* [WORK INSTRUCTIONS]
What you produce should be the lines from the line containing "Catalogue imprimé" through the last line below, both ends included, reproduced exactly and without pictures.

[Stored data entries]
Content starts
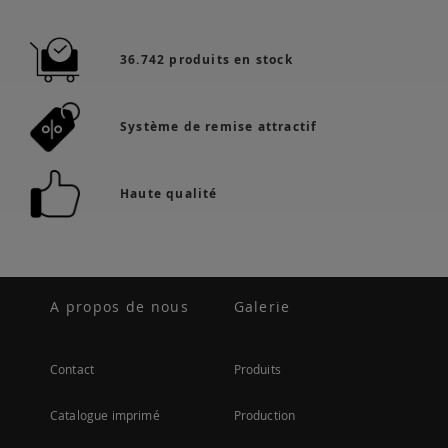
36.742 produits en stock
Système de remise attractif
Haute qualité
A propos de nous
Galerie
Contact
Produits
Catalogue imprimé
Production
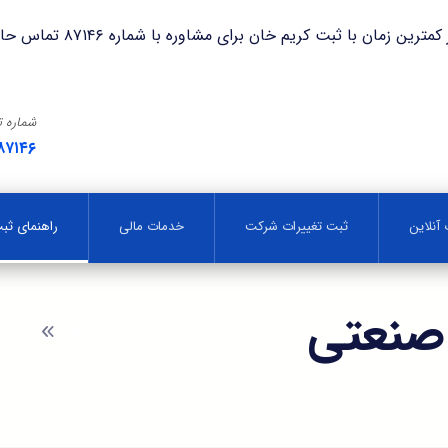
با ثبت کریم خان برای مشاوره با شماره ۸۷۱۴۶ تماس حاصل فرمایید.
شماره 
۸۷۱۴۶
آنلاین
ثبت تغییرات شرکت
خدمات مالی
راهنمای ث
صنعتی
وبلا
Content ends
* [SOLUTION TO THE PROBLEM]
Catalogue imprimé
Production
با ثبت کریم خان برای مشاوره با شماره ۸۷۱۴۶ تماس حاصل فرمایید.
شماره 
۸۷۱۴۶
آنلاین
ثبت تغییرات شرکت
خدمات مالی
راهنمای ث
صنعتی
وبلا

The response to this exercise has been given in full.